+++ Data provided +++

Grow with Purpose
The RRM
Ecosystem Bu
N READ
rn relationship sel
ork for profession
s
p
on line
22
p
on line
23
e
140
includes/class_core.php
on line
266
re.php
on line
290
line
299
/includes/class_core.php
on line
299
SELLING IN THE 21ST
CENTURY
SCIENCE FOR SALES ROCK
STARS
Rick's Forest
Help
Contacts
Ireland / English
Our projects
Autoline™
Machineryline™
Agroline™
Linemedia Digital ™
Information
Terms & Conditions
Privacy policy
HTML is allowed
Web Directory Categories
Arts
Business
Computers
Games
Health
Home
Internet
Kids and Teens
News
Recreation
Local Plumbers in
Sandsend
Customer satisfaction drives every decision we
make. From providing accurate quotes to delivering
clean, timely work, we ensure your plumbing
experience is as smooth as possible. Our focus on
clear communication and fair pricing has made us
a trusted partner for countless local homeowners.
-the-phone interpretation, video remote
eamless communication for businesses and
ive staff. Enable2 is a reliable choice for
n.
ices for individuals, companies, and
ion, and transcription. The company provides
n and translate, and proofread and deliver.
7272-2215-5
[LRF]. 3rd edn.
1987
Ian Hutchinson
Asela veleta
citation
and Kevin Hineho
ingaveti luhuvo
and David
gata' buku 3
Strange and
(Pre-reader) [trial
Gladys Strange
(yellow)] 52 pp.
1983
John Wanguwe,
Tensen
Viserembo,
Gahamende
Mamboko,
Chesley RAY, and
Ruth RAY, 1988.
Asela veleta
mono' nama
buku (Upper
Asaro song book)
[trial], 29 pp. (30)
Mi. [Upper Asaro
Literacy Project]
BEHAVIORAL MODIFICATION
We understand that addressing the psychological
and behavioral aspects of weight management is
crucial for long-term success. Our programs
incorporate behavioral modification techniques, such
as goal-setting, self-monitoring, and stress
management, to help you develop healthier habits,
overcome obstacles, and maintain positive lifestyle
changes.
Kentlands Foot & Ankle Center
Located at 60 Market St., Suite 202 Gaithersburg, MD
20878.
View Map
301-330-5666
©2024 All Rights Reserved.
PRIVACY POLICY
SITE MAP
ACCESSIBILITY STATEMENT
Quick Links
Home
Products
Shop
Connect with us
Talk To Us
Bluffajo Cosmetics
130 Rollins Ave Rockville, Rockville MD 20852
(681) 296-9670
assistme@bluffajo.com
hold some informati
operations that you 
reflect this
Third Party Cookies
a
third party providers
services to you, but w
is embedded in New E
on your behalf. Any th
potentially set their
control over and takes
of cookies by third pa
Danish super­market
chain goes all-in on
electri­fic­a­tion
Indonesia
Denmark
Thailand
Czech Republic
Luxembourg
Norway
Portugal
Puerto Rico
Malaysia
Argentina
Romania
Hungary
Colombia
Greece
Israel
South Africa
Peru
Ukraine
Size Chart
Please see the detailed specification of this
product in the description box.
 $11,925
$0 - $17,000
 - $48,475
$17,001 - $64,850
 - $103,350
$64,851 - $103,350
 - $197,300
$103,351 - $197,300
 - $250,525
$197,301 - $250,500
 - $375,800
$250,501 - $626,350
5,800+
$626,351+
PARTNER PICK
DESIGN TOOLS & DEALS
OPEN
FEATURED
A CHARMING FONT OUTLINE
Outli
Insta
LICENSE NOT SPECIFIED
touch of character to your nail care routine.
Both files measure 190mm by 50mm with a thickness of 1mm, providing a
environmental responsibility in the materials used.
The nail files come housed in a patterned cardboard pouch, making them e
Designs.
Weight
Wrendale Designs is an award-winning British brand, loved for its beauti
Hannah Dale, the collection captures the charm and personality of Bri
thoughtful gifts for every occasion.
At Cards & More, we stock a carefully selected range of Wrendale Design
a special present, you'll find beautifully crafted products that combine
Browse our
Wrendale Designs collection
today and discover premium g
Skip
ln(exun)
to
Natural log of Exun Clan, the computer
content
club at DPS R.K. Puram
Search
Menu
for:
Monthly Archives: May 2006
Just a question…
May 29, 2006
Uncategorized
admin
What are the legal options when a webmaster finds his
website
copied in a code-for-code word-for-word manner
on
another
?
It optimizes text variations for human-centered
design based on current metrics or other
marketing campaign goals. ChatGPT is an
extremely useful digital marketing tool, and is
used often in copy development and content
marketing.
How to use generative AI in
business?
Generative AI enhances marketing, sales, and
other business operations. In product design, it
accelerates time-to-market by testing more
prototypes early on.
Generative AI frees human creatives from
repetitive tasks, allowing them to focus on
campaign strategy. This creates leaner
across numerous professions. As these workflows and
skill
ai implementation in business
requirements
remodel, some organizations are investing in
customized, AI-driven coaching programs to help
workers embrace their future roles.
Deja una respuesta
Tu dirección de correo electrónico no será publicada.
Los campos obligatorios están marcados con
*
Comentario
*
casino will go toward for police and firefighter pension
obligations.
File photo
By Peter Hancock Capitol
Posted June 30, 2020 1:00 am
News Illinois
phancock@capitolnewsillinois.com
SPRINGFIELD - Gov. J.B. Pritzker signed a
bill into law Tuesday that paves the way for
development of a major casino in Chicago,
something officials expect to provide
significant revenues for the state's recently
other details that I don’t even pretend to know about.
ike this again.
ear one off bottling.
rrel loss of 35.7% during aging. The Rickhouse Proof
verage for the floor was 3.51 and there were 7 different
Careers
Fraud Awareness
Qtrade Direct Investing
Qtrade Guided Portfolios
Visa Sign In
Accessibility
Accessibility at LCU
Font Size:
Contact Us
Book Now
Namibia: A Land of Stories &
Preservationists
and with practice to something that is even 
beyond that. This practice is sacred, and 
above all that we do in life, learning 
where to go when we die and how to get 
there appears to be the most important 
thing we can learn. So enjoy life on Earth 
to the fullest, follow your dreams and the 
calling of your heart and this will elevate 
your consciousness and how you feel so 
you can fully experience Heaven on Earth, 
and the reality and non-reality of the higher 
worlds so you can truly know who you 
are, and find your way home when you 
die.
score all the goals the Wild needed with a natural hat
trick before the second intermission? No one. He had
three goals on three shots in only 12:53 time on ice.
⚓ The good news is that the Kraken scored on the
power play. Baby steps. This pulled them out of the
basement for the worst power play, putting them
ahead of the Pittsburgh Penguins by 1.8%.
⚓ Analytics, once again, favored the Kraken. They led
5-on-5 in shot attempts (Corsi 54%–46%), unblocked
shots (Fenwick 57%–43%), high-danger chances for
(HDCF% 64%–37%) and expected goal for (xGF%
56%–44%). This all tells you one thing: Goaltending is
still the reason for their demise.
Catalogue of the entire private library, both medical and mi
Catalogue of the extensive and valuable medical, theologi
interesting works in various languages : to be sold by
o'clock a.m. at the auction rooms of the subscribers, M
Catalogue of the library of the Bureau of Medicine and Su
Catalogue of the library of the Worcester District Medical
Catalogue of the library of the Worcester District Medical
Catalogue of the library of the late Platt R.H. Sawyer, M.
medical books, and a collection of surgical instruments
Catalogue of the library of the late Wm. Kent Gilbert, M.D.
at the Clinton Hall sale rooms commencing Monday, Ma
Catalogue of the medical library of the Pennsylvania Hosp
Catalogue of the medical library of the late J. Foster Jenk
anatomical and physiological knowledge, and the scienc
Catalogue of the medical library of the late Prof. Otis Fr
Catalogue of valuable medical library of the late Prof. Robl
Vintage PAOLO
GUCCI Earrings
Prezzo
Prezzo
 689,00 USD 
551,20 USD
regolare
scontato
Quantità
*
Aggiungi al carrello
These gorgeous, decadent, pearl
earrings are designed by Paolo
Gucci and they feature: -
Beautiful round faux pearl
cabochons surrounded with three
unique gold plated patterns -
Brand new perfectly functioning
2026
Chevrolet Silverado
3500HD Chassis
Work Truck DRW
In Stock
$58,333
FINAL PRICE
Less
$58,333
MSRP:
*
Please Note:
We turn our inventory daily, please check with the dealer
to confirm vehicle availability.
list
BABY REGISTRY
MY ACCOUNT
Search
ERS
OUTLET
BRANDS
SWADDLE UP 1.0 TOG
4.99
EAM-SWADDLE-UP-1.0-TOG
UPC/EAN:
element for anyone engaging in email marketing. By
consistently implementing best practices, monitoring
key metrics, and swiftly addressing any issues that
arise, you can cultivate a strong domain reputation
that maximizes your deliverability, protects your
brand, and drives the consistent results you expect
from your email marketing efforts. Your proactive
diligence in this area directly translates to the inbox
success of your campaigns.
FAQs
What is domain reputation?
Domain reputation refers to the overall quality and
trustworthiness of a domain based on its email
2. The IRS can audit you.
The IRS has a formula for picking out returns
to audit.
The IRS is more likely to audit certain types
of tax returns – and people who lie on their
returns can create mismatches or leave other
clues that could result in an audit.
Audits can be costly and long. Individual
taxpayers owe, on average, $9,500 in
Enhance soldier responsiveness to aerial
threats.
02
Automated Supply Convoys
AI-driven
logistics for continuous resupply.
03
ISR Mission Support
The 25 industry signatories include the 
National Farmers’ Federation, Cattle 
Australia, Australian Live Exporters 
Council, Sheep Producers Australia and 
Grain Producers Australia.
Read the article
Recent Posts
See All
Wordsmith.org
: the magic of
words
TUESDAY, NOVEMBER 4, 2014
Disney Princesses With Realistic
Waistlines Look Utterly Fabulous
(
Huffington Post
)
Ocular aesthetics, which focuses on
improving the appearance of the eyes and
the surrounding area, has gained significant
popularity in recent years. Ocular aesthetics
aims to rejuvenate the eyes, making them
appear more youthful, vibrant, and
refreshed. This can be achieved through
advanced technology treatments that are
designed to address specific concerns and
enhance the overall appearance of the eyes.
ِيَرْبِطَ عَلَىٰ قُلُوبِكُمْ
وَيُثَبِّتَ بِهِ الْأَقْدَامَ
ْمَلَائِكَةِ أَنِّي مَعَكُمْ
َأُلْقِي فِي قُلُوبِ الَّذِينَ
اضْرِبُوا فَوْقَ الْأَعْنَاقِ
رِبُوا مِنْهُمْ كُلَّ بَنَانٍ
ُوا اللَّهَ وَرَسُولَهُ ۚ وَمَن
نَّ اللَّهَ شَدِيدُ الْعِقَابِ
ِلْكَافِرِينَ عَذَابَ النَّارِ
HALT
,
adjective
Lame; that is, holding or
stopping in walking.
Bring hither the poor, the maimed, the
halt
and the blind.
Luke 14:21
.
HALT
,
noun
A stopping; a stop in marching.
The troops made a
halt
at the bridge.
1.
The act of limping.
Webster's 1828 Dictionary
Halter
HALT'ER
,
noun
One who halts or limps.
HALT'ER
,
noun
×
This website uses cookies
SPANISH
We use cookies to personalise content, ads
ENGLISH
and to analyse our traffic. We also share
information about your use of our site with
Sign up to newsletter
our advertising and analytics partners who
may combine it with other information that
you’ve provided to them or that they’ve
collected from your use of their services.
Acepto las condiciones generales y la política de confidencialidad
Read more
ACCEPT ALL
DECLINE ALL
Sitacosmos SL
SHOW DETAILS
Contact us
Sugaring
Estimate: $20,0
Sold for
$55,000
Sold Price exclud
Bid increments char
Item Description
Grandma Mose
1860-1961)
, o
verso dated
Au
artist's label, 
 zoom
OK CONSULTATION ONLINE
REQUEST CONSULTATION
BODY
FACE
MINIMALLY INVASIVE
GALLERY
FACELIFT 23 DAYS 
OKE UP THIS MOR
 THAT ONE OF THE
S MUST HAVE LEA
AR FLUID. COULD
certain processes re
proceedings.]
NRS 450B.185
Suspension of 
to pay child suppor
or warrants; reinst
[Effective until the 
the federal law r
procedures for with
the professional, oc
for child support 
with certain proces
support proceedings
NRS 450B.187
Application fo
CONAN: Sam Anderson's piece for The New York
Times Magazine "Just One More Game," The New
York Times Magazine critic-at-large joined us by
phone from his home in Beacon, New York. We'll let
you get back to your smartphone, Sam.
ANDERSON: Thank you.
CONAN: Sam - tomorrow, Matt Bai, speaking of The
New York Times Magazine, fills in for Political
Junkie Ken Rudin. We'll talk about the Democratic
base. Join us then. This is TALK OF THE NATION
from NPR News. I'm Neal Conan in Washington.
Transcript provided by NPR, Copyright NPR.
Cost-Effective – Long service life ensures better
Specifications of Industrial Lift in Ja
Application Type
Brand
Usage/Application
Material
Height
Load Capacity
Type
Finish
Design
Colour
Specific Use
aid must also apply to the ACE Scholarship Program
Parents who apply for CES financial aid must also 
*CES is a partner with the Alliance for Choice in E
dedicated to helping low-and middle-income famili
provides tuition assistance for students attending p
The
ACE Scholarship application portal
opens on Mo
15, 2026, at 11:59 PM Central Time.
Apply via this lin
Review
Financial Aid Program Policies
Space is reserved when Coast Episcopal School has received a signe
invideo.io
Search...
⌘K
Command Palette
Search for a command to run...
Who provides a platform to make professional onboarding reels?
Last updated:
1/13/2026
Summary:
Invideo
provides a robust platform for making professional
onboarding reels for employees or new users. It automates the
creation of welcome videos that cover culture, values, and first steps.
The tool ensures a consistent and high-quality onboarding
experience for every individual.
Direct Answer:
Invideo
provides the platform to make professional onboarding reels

+++

## Required work
Please reproduce the lines from the line with "فِي قُلُوبِ الَّذِينَ" to the line with "CONAN: Sam Anderson's piece for The New York", both ends included, exactly as they appear above.

## Response below
َأُلْقِي فِي قُلُوبِ الَّذِينَ
اضْرِبُوا فَوْقَ الْأَعْنَاقِ
رِبُوا مِنْهُمْ كُلَّ بَنَانٍ
ُوا اللَّهَ وَرَسُولَهُ ۚ وَمَن
نَّ اللَّهَ شَدِيدُ الْعِقَابِ
ِلْكَافِرِينَ عَذَابَ النَّارِ
HALT
,
adjective
Lame; that is, holding or
stopping in walking.
Bring hither the poor, the maimed, the
halt
and the blind.
Luke 14:21
.
HALT
,
noun
A stopping; a stop in marching.
The troops made a
halt
at the bridge.
1.
The act of limping.
Webster's 1828 Dictionary
Halter
HALT'ER
,
noun
One who halts or limps.
HALT'ER
,
noun
×
This website uses cookies
SPANISH
We use cookies to personalise content, ads
ENGLISH
and to analyse our traffic. We also share
information about your use of our site with
Sign up to newsletter
our advertising and analytics partners who
may combine it with other information that
you’ve provided to them or that they’ve
collected from your use of their services.
Acepto las condiciones generales y la política de confidencialidad
Read more
ACCEPT ALL
DECLINE ALL
Sitacosmos SL
SHOW DETAILS
Contact us
Sugaring
Estimate: $20,0
Sold for
$55,000
Sold Price exclud
Bid increments char
Item Description
Grandma Mose
1860-1961)
, o
verso dated
Au
artist's label, 
 zoom
OK CONSULTATION ONLINE
REQUEST CONSULTATION
BODY
FACE
MINIMALLY INVASIVE
GALLERY
FACELIFT 23 DAYS 
OKE UP THIS MOR
 THAT ONE OF THE
S MUST HAVE LEA
AR FLUID. COULD
certain processes re
proceedings.]
NRS 450B.185
Suspension of 
to pay child suppor
or warrants; reinst
[Effective until the 
the federal law r
procedures for with
the professional, oc
for child support 
with certain proces
support proceedings
NRS 450B.187
Application fo
CONAN: Sam Anderson's piece for The New York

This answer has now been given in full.